◆ **Extracted page text data**
══════

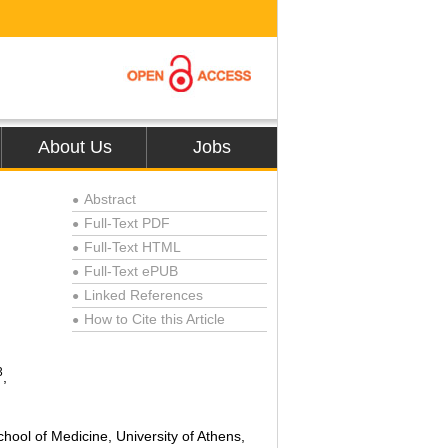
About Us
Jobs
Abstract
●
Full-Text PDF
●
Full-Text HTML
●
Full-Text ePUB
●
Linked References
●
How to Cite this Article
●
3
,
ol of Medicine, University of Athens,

══════

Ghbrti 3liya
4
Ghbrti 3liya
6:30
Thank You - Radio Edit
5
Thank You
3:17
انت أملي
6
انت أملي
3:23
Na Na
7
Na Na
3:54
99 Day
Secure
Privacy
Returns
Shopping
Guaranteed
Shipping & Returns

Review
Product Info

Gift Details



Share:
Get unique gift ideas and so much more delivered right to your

══════

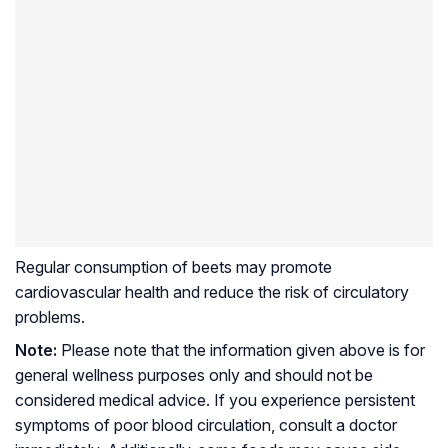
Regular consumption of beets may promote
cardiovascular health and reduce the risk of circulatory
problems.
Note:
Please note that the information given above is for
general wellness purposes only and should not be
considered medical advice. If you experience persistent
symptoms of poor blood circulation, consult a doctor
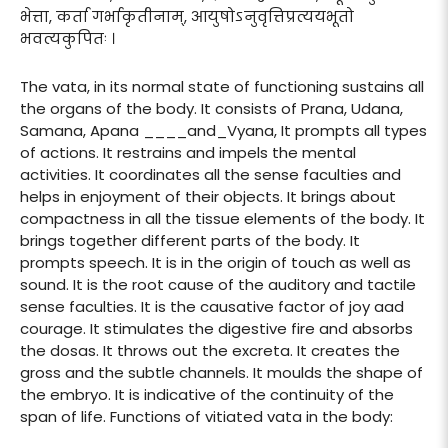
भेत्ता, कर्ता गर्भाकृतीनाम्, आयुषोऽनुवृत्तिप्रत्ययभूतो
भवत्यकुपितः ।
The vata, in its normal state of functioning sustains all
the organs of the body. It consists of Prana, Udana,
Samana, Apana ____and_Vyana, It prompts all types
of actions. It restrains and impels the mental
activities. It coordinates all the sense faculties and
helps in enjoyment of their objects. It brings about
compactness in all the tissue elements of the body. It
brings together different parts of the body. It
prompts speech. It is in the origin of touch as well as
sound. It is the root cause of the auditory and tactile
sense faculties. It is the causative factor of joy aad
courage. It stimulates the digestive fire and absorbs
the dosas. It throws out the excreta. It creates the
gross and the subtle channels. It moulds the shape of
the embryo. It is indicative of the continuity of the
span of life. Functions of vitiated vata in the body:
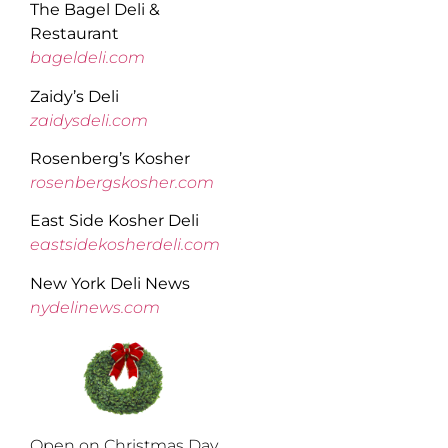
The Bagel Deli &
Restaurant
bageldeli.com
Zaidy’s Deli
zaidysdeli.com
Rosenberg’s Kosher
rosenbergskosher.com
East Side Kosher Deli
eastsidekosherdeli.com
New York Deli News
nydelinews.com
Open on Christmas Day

══════

◆ **Task description**
In the entries above, find the line containing "helps in enjoyment" and the line containing "Open on Christmas Day"; give again exactly those two lines and every line between them, minus the pictures.

◆ **Exercise solution**
helps in enjoyment of their objects. It brings about
compactness in all the tissue elements of the body. It
brings together different parts of the body. It
prompts speech. It is in the origin of touch as well as
sound. It is the root cause of the auditory and tactile
sense faculties. It is the causative factor of joy aad
courage. It stimulates the digestive fire and absorbs
the dosas. It throws out the excreta. It creates the
gross and the subtle channels. It moulds the shape of
the embryo. It is indicative of the continuity of the
span of life. Functions of vitiated vata in the body:
The Bagel Deli &
Restaurant
bageldeli.com
Zaidy’s Deli
zaidysdeli.com
Rosenberg’s Kosher
rosenbergskosher.com
East Side Kosher Deli
eastsidekosherdeli.com
New York Deli News
nydelinews.com
Open on Christmas Day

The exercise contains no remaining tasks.